Early Electronic Television
General Electric HM-171 #2 Restoration
The Cabinet. (pictures) The cabinet is in poor condition and is being restored by Old World Furniture in Columbus. The two extra holes, added when the audio output circuits were added, will be plugged.
Though our set had an original escutcheon for the channel selector, two other collectors had GE sets that were missing theirs. After quite a bit of research, we were finally able to find a company that could make replicas. Here is the replica, along with the original plate:
The Chassis. Here are pictures, schematic diagram and technical information. The chassis will be cleaned with water and a mild detergent using soft brushes to get into small places. Then, all paper capacitors will be replaced with modern ones (see the procedure for this). Each electrolytic capacitor will be tested for leakage and capacity. New electrolytics will be installed inside the old ones.
This chassis has been modified to add an audio output stage, using a design similar to that used in the HM-185. In the HM-185, the 6H6 detector was replaced with a 6SQ7 detector/audio amplifier, and a 6V6 was added. In our set, the 6H6 is retained, and a 6SF5 audio amplifier and 6V6 audio output tube have been added.
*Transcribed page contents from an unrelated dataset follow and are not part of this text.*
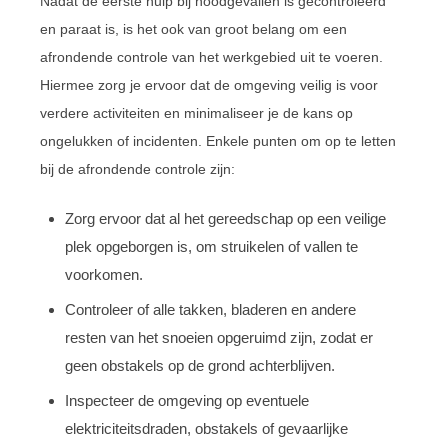
Nadat de eerste hulp bij noodgevallen is gecontroleerd
en paraat is, is het ook van groot belang om een
afrondende controle van het werkgebied uit te voeren.
Hiermee zorg je ervoor dat de omgeving veilig is voor
verdere activiteiten en minimaliseer je de kans op
ongelukken of incidenten. Enkele punten om op te letten
bij de afrondende controle zijn:
Zorg ervoor dat al het gereedschap op een veilige
plek opgeborgen is, om struikelen of vallen te
voorkomen.
Controleer of alle takken, bladeren en andere
resten van het snoeien opgeruimd zijn, zodat er
geen obstakels op de grond achterblijven.
Inspecteer de omgeving op eventuele
elektriciteitsdraden, obstakels of gevaarlijke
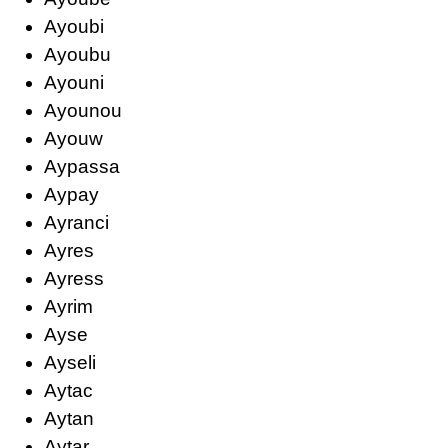
Ayoubi
Ayoubu
Ayouni
Ayounou
Ayouw
Aypassa
Aypay
Ayranci
Ayres
Ayress
Ayrim
Ayse
Ayseli
Aytac
Aytan
Aytar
The HM-171 chassis already had one extra hole for a tube socket, and in our set a second hole was installed. The chassis has two additional holes on the front for a volume control and a tone control. We suspect that the audio circuit was added in the 50s, based on the components used.
This set appears to have most of its original tubes, and very few components appear to have been replaced.
The first task was to rebuild the 4 high voltage sweep coupling capacitors and the HV (EHT) filter capacitors. These capacitors are soldered together, and require a special procedure for rebuilding them.
The electrolytic capacitors in the set had been replaced with more modern ones, probably from the early 40s. I replaced them with the original type.
After rebuilding all the high voltage capacitors, but before rebuilding the paper capacitors I decided to apply AC to check the power transformer. After operating the set on reduced AC for a while, I applied full power. Amazingly, the set displayed a raster. However, I could hear a slight popping noise coming from the power transformer, and the screen flashed with each pop. I removed the power transformer and removed the side covers to look for any damage. There was none, but I put heat shrink tubing over all the leads that have HV (EHT) on them. I then replaced the transformer, and still had the popping.
I noticed that when I removed the 2X2 HV rectifier tube the popping stopped. It seems that the transformer is breaking down internally when under load. Having the transformer rewound is expensive, and over half of the transformers I've had rewound failed within a year. So, I wondered what would happen if I reduced the load on the transformer. There is a 39k resistor from the HV AC output of the transformer to the plate of the 2X2. I tried replacing it with a 270k, and the popping stopped. The HV output of the 2X2 dropped only a few volts, and the raster no longer flashed. I will run the set for several hours to see if this holds up.
The breakdown in the transformer was in the 2X2 filament winding, since it disappeared when the tube was removed. After running the set for a couple of hours, I replaced the 39k resistor, and the popping and flashing stopped. Apparently the heat from the transformer baked out some internal moisture that had built up over the years. The high voltage has worked perfectly for many hours of operation now.
All of the electrolytic capacitors in this set are fine. None of the cans overheat, a sure sign of leakage, and each tests normal. I rebuilt all of the paper capacitors. A normal raster appeared, with the horizontal and vertical sweep on frequency. Next I cleaned the contacts of the three position tuner switch, and lubricated the mechanism. Then I applied a channel 3 signal and adjusted the local oscillator and the two RF trimmer capacitors. The set displayed a very nice picture.
Next I turned to the audio section. I have limited test equipment where I am restoring the set (Colorado), but I do have a frequency counter. I set the fine tuning for a local oscillator frequency of 74.0 mHz (65.75 mHz, the channel 3 aural carrier + 8.25 mHz, the aural IF frequency) and put a scope on the 6H6 video detector plate. I then adjusted the 3 audio IF transformers for maximum deflection on the scope. Then, I moved the scope to the audio output of the set and detuned the fine tuning to put the audio carrier on the slope of the IF bandpass. I could see the audio on the scope, so the audio section is working now.